The chemical industry reduces the impact on the environment during synthesis 2-(2-Ethoxyphenoxy)ethanamine. I believe this compound will play a more active role in future production and life.

Researchers who often do experiments know that organic synthesis is a process of preparing more complex target molecules from simple raw materials through one or more chemical reactions. Generally, it requires fewer steps, and cheap raw materials. 89282-70-2, name is 2-Methoxy-2-methylpropan-1-amine, A new synthetic method of this compound is introduced below., Safety of 2-Methoxy-2-methylpropan-1-amine

A mixture of phenyl 5-[(trans-4-{[2-chloro-5-(morpholin-4-yl)phenyl]carbamoyl}cyclohexyl)carbamoyl]-1 H-imidazole-4-carboxylate (100 mg, 0.181 mmol,) and 2-methoxy-2-methylpropan-1 -amine (93 mg, 0.906 mmol, GAS No 89282-70-2) in tetrahydrofuran (4.6 ml) was stirred at 60CC ove r night.
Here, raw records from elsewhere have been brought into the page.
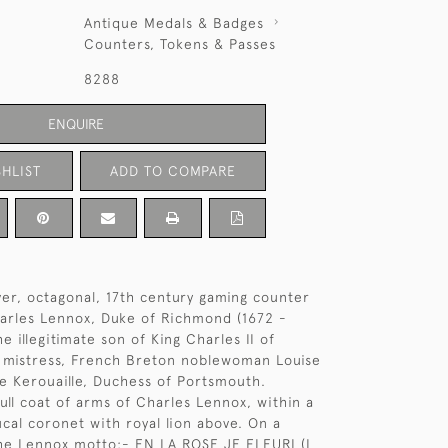
Antique Medals & Badges
Counters, Tokens & Passes
8288
ENQUIRE
HLIST
ADD TO COMPARE
lver, octagonal, 17th century gaming counter
arles Lennox, Duke of Richmond (1672 -
e illegitimate son of King Charles II of
s mistress, French Breton noblewoman Louise
 Kerouaille, Duchess of Portsmouth.
ull coat of arms of Charles Lennox, within a
ucal coronet with royal lion above. On a
he Lennox motto:- EN LA ROSE JE FLEURI (I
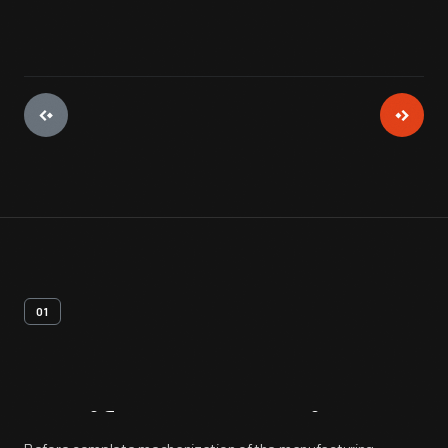
01
Artifact
Overview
For work-up the reaction mixturewas concentrated and purified by preparative HPLG (Method 9) to yield the title compound (5.2 mg, 5% yield).LG-MS (Method 6): R = 1 .08 mm; MS (ESIpos) m/z = 561 .3 [M÷H]. 1HNMR (400 MHz, DMSO-d6): 6 [ppm] = 10.07-9.57 (m, 1H), 9.51-9.04 (m, 2H), 7.35-7.11(m, 3H), 6.81 -6.76 (m, 1H), 3.82-3.61 (m, 5H), 3.15 (s, 3H), 3.13-3.03 (m, 4H), 2.02-1.86 (m,4H), 1.62-1.43 (m, 2H), 1.42-1.27 (m, 2H), 1.13 (s, 6H).

The basis of chemical reaction formula synthesis, the synthesis route is composed of some specific reactions and combined according to certain logical thinking. We look forward to the emergence of more reaction modes in the future.